TASK INSTRUCTIONS –
Copy nothing but the lines below running from the line containing "Dratus Zahhak" through the line containing "Kybele Maryam", both end lines included.

[Dataset records]

------------------------------------------------------------------------

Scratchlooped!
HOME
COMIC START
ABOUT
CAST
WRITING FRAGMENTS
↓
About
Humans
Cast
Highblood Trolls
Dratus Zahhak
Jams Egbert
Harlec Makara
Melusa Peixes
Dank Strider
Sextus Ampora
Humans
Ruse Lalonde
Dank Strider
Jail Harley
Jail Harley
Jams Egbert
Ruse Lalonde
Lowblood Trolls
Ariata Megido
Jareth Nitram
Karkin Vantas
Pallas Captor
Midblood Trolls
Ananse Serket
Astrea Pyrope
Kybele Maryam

------------------------------------------------------------------------

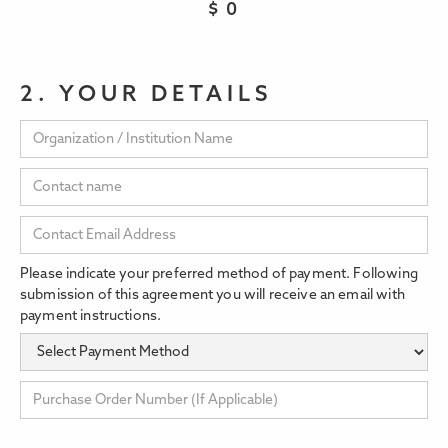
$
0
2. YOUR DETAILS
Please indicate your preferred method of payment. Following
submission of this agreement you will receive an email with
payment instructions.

------------------------------------------------------------------------

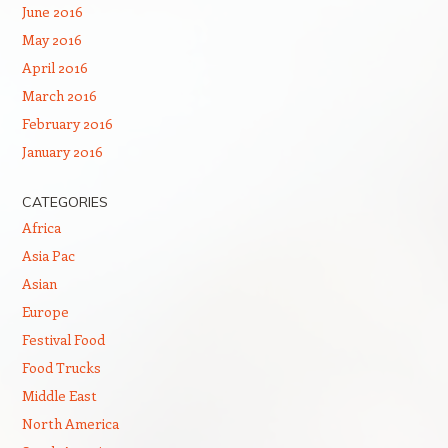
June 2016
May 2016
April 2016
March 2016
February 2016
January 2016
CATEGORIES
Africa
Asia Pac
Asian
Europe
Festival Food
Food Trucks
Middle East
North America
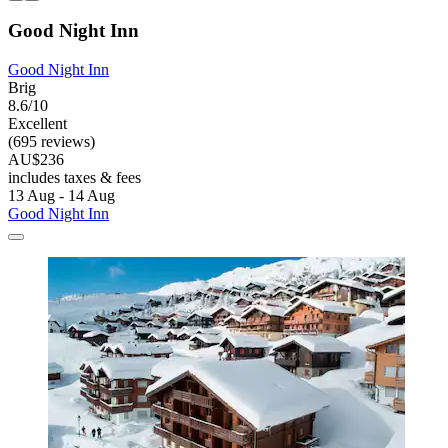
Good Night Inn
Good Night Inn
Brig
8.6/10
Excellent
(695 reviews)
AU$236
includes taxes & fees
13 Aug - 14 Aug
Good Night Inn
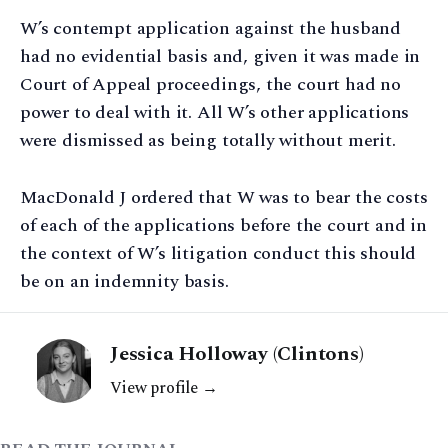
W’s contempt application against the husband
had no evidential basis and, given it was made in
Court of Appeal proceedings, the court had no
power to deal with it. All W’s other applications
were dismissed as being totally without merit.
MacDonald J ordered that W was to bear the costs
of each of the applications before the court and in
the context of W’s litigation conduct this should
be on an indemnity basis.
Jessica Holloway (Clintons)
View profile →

------------------------------------------------------------------------

ANSWER SECTION –
Dratus Zahhak
Jams Egbert
Harlec Makara
Melusa Peixes
Dank Strider
Sextus Ampora
Humans
Ruse Lalonde
Dank Strider
Jail Harley
Jail Harley
Jams Egbert
Ruse Lalonde
Lowblood Trolls
Ariata Megido
Jareth Nitram
Karkin Vantas
Pallas Captor
Midblood Trolls
Ananse Serket
Astrea Pyrope
Kybele Maryam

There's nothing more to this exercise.